Scale is making boatloads of money. They apparently earned $400M in revenue last half. But I suspect their business isn’t spectacular by the lofty standards of the tech industry. They work with AI companies to generate human annotations on which to train their models, but this is really, really hard to do these days. One can no longer just set up a simple task on Mechanical Turk to generate QA pairs and expect to lift model performance. Annotators must be trained, systems must be built to guide their responses, QA processes established to prune low-quality data, and so on.

Rather than deal with the messy realities of human workforces, a better business would be to build a platform to connect annotators with AI companies and take a slice. And Scale just announced that they are doing just that.

Beyond being great for Scale’s margins, this is cool on two levels.
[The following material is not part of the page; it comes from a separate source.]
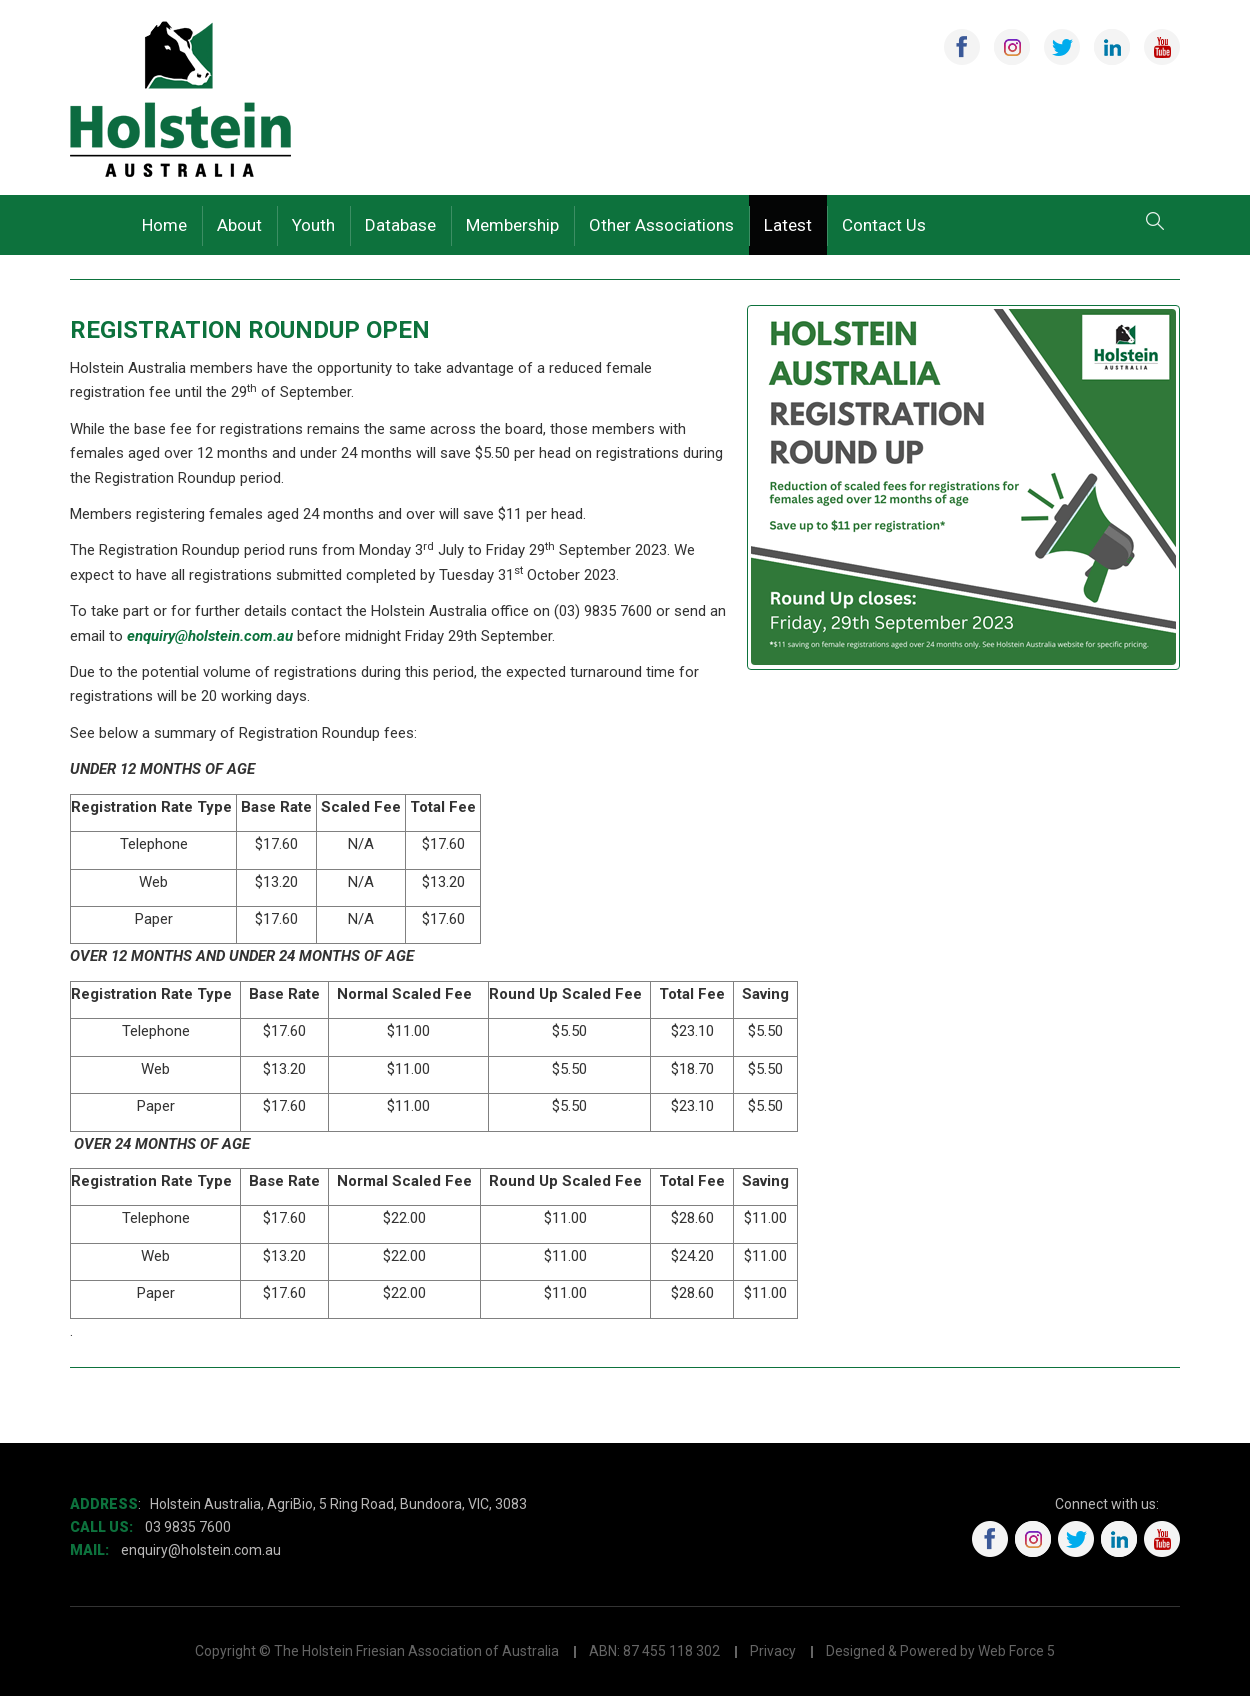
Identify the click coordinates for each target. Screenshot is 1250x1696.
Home (164, 225)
  1. Frontier models are really, really good. They probably have a master’s level understanding of essentially every topic. To improve them with human annotation, you really need PhD level annotators, but these people are hard to find. Just like GLG and AlphaSights and the expert network companies really unlocked the ability of a PM to connect with an expert without a ton of work, Scale now can do that for an AI company. If this is successful, I expect this effort to accelerate the number of specialized domains in which models perform at top human level.
  2. This is a fun way for experts to contribute to democratizing their knowledge and earning a bit of money on the side. I did my PhD in Chemical Engineering and would have a lot of fun writing QA pairs for AIs on my thesis. And I’m probably one of a few people in the world who could inject that bit of knowledge into the model. If you multiply that by a million, the model can get a lot smarter, those million people can feel prouder that their esoteric PhD work might actually be helping someone, and they would have a few more shekels bouncing around in their pockets.